Characterization of the H-mode edge barrier at ASDEX Upgrade

Abstract

The scaling of the edge transport barrier (ETB) that sustains H-mode plasmas is crucial for the performance of next step tokamaks. At ASDEX Upgrade, the suite of edge diagnostics has been significantly improved to address this issue. High spatial resolution profiles of most of the key edge plasma parameters necessary to determine the magneto hydrodynamic (MHD) stability are now available. New high temporal resolution measurements give clear indications of the nonlinear evolution of the ELM crash. The correlation lengths of edge turbulence have been shown to be correlated with the edge radial electric field shear using a new correlation Doppler reflectometer system. The measured pressure gradient in the ETB is found to be consistent with ideal MHD stability limits, both for Type I and II ELMs. In addition, the edge electron temperature and density gradient lengths are found to be strongly correlated, leaving only the ETB width as a free parameter.
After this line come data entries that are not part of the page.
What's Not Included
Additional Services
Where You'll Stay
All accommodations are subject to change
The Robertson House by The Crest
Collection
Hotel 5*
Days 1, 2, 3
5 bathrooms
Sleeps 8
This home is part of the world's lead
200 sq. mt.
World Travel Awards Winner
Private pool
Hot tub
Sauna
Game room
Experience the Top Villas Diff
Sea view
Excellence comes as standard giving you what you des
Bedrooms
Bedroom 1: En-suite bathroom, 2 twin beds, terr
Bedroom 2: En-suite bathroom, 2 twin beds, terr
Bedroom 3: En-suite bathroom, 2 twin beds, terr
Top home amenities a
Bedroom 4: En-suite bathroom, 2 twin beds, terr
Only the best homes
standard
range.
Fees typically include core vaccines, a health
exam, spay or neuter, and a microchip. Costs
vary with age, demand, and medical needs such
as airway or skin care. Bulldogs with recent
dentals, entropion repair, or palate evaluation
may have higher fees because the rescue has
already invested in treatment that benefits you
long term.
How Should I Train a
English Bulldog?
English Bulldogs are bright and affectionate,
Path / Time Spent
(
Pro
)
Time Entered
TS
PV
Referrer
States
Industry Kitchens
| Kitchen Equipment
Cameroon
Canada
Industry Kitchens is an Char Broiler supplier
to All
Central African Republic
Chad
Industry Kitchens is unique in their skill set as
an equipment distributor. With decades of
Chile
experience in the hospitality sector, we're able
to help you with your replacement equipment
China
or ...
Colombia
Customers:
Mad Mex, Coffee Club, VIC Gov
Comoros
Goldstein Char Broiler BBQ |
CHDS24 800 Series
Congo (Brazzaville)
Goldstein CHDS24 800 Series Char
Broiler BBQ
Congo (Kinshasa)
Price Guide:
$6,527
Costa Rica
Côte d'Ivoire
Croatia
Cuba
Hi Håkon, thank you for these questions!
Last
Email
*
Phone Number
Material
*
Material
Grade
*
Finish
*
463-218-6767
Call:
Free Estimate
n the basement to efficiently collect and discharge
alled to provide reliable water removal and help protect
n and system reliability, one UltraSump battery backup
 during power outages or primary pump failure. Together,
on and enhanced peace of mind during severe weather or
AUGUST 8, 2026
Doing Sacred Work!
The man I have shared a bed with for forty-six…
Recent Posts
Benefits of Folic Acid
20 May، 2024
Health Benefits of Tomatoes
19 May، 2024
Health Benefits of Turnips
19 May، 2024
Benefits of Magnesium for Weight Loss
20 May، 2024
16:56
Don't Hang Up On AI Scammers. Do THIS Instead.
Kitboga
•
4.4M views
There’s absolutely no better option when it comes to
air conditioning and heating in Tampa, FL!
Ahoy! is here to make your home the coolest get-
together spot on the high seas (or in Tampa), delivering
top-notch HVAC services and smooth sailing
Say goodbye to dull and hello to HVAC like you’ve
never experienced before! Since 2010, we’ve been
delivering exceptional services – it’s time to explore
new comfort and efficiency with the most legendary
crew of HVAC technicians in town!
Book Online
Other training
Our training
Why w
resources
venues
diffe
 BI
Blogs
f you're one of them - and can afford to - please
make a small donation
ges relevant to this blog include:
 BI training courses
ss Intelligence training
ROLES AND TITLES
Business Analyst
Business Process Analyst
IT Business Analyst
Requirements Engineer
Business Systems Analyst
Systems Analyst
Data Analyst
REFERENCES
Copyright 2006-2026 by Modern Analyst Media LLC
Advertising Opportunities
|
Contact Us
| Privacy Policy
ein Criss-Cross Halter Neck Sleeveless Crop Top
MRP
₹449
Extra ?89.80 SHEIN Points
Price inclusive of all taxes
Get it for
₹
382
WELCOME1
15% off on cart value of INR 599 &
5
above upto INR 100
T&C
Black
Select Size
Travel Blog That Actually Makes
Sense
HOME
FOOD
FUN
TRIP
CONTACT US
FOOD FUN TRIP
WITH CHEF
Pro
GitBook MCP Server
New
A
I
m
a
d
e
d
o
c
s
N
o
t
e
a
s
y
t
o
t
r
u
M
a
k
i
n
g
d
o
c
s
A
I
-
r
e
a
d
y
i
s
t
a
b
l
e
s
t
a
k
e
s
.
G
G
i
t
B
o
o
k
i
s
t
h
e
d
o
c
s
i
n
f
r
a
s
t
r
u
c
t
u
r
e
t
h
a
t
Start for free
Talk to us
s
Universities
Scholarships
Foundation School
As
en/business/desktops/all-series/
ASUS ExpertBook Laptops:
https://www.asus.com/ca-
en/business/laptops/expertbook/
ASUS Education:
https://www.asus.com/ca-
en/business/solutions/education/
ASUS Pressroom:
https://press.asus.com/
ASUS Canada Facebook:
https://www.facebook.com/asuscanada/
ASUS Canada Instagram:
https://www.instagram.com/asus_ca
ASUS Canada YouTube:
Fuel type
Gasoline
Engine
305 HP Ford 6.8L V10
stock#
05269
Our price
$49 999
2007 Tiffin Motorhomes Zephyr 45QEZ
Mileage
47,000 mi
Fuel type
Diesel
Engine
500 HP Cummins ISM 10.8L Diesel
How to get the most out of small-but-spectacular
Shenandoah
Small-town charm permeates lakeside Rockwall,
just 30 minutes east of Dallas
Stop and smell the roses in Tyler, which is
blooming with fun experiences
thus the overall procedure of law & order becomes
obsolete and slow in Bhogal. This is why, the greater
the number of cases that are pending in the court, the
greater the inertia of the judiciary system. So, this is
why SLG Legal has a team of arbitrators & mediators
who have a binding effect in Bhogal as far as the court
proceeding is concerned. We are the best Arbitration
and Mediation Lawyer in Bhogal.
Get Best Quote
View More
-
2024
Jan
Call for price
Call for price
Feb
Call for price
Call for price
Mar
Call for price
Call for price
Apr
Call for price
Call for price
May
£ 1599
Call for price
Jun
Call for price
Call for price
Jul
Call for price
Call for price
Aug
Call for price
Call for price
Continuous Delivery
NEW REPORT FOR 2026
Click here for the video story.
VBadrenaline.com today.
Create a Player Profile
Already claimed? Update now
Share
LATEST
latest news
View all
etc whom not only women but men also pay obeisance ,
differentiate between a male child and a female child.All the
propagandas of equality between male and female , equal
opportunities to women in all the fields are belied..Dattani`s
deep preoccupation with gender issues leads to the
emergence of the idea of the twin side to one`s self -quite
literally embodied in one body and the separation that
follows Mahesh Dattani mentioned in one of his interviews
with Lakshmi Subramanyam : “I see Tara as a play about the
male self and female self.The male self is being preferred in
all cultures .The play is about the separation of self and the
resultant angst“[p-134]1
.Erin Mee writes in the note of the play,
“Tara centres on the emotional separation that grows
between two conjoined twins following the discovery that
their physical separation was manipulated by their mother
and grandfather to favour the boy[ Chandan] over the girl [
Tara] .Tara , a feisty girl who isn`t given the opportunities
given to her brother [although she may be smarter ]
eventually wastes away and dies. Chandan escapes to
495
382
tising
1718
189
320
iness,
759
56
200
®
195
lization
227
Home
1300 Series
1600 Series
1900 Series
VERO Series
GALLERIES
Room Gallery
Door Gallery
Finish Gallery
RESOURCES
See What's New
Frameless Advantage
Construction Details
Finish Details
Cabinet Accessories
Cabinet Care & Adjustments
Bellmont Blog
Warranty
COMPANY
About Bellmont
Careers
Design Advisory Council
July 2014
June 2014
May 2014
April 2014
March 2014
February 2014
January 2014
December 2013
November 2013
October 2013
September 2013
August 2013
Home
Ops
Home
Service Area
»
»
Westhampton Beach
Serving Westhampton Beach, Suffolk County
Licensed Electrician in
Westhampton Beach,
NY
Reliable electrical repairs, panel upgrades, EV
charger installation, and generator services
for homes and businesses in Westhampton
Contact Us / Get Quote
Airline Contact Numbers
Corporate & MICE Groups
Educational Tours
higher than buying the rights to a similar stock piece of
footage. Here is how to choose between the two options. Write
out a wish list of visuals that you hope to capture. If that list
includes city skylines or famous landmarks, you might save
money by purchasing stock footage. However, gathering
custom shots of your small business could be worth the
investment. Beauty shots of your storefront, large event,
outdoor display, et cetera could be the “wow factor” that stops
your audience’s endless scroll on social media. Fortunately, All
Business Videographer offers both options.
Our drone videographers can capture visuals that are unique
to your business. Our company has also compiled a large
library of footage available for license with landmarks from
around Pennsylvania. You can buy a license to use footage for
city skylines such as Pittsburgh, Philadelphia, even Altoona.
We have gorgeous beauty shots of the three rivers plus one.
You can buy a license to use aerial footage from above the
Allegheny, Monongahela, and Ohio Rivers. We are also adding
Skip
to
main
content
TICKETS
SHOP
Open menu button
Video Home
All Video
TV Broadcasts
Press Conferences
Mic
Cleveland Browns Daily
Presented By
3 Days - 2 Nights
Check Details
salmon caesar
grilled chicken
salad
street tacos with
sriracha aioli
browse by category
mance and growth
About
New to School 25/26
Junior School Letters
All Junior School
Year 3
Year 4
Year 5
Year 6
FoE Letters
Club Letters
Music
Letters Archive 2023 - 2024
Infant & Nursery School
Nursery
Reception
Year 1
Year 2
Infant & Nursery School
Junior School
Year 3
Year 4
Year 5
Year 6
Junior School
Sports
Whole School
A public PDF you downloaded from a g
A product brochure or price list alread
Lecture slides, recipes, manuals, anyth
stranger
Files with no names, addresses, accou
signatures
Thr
In ASDEX Upgrade, the ETB width does not vary significantly over the entire H-mode edge database. Modelling of the transport of comparison discharges in hydrogen and deuterium shows that the expected mass effect on neutral penetration is largely compensated by more efficient heating of deuterium neutrals but requires a transport barrier in both the energy and particle channels in order to reproduce the measured edge temperature and density profiles.